Ридж закусил губу, размышляя.
- Сие более походит на бред чумного, чем на истину. – произнес он наконец.
Ирет вскочил:
- Клятва именем богов!
- Молод ты еще.
- Сер, аки воробышек. – вставил Нир, глядя в потолок.
- Чешуя твоя ала.3
- И перья еще белы.
- Господа? - растерялся Вейс.
- Каких мы только клятв не слыхали. - вздохнул Ридж.
- Именем богов, здоровьем детей, благополучием дома. - мечтательно продолжил Тэм.
- Гербами, честью, верой, вечными небесами… - Ридж помотал головой.
- И больше половины бессовестно лгали в очи наши.
- Слишком сложно и ненадежно, чтобы быть правдой. Не верю.
- Зелье истины? - предложил Тэм.
- Пожалуй. - Ридж кивнул.
- Ээээ… - начал было Вейс, бросая взгляды то на одного, то на другого начальника.
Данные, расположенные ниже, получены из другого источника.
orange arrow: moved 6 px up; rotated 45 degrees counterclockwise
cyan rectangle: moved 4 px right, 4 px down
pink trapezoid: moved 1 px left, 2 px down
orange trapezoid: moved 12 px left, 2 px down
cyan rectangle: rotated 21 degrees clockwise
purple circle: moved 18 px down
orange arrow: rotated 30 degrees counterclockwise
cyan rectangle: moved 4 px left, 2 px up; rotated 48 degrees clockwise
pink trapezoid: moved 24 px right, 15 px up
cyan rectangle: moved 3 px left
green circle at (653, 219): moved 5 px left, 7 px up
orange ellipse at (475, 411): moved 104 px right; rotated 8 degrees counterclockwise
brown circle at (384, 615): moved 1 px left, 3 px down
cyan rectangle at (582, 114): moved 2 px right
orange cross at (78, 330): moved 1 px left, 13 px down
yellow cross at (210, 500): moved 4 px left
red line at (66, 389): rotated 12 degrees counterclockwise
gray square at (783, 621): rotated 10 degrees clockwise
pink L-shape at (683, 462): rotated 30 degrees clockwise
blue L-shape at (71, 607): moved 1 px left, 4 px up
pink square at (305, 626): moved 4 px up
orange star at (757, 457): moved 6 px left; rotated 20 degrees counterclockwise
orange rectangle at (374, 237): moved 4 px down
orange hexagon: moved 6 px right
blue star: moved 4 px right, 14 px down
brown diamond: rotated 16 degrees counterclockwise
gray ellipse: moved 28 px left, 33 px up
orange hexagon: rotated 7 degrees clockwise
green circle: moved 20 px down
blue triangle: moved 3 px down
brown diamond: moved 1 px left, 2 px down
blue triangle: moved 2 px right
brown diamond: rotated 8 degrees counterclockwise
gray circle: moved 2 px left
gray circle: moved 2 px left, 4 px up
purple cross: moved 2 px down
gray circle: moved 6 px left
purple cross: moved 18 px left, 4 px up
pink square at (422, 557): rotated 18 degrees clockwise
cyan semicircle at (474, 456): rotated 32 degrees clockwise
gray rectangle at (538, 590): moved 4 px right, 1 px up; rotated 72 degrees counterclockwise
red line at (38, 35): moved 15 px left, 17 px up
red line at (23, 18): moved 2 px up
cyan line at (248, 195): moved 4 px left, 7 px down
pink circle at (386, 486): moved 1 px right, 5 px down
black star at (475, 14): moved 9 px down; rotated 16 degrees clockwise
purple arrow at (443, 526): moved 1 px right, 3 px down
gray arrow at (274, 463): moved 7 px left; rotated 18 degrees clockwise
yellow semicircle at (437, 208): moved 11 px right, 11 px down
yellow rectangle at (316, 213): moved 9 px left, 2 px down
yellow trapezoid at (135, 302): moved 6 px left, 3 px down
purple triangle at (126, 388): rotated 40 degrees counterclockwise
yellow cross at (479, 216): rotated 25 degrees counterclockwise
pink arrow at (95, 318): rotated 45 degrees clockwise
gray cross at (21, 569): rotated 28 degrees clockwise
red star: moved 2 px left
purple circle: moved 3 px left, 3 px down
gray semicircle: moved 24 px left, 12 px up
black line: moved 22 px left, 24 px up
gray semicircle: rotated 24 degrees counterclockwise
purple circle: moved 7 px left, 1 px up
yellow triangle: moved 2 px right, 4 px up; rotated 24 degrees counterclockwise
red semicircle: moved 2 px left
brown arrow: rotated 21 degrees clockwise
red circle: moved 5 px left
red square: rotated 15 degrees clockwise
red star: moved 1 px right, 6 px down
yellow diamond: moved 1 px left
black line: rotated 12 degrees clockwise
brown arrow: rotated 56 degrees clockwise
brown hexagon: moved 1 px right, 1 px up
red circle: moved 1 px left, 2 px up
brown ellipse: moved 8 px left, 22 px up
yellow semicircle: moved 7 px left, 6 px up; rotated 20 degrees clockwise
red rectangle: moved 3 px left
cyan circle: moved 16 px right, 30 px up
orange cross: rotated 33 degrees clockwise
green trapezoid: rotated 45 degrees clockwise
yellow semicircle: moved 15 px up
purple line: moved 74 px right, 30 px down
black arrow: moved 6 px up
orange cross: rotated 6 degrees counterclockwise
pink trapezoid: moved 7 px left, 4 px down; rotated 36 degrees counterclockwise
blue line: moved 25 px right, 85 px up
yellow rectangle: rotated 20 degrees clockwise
- Вы хотели сказать – за это казнят, мой юный друг? - промурлыкал Тэмми.
- Да.
- У нас один. – Нир для наглядности выставил палец. – Один день. К полудню завтрашнего дня мы должны ведать истину.
- Сударю Бунку незачем лгать!
- А если есть? Если он обижен местом канцеляриста, счетоправа в столь выгодной негоции? Вот и задумал выставить себя ягненочком и одним легким шевелением языка сбросить в Ущелье всех прочих любителей королевских пирожных.4
Веркер хлопнул в ладоши.
- Все, господа. Угомонитесь. Вейс, Белый Штандарт на то и создан с особым статутом, дабы никакие каноны не препятствовали нам в чинении благ и установлении злодеев. Понимание придет, демер. Оно уже приходит к тебе, ты лишь не в силах пока облечь его в алмазную сферу мнения. Понимание у каждого свое. Мало ведать. – Глаза смотрели мягко, а губы растянулись в усталой улыбке. – Надо принять. Мы все резали сей шар из своей чести, навычек, приемлемых установлений. Ступай. Сведи все показания в единый список. Утром доставишь и попытаемся проредить сей ветролом до ровной просеки.
Примечание
- Золото в этом мире намного ценнее, чем в нашем.
- Брет - полуостров на востоке континента, конгломерат крохотных государств.
- Драконята имеют красную чешую. Она меняет цвет примерно на седьмой-восьмой раз смены шкуры, когда дракон достигнет возраста подростка.
- Любитель королевских пирожных - вор, крадущий казеные средства.